What you will do: Where the string "Climatisation" occurs in a line of the data below, that line should be copied.

*** Block opens ***

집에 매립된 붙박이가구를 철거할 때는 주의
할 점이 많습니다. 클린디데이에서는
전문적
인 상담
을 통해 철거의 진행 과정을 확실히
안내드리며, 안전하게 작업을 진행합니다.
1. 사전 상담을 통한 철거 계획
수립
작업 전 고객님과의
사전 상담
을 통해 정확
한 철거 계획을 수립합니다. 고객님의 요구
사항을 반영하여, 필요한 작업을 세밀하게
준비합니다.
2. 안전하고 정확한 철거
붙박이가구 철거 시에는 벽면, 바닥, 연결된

*** Block closes ***
*** Block opens ***

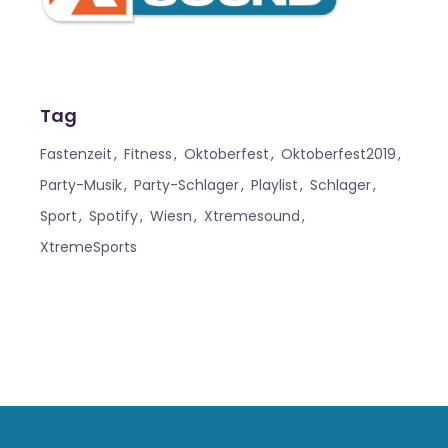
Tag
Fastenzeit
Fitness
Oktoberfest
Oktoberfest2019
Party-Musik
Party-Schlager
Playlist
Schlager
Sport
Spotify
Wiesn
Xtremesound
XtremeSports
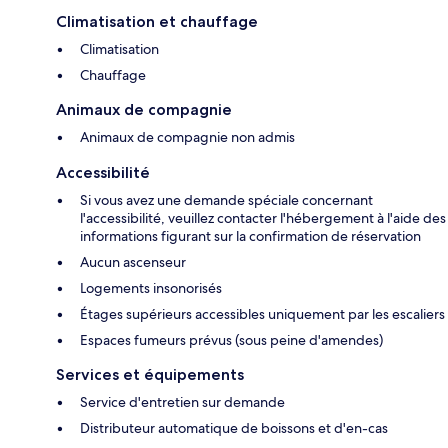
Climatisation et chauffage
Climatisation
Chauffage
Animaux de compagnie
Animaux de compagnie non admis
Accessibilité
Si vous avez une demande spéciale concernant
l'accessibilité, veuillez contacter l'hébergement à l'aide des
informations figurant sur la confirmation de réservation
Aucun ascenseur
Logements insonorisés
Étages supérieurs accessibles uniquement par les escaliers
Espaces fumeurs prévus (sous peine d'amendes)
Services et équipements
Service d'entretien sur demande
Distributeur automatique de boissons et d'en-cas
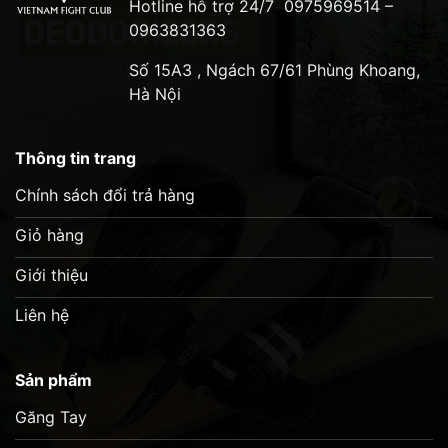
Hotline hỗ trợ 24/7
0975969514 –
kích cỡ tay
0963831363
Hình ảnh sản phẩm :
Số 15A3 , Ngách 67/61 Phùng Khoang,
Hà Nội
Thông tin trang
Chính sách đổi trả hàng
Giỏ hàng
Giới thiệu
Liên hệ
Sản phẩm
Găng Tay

*** Block closes ***
*** Block opens ***

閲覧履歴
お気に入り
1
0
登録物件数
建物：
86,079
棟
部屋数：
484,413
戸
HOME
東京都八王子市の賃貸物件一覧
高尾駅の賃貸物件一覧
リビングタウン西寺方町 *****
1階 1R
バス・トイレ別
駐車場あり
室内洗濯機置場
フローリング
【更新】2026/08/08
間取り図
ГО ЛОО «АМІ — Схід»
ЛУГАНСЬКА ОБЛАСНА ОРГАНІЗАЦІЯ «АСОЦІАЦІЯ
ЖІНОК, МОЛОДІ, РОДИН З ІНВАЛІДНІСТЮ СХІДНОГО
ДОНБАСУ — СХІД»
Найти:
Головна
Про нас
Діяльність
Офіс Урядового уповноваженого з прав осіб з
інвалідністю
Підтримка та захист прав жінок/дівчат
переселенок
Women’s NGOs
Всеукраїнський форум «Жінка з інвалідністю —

*** Block closes ***

Result for this exercise:
Climatisation et chauffage
Climatisation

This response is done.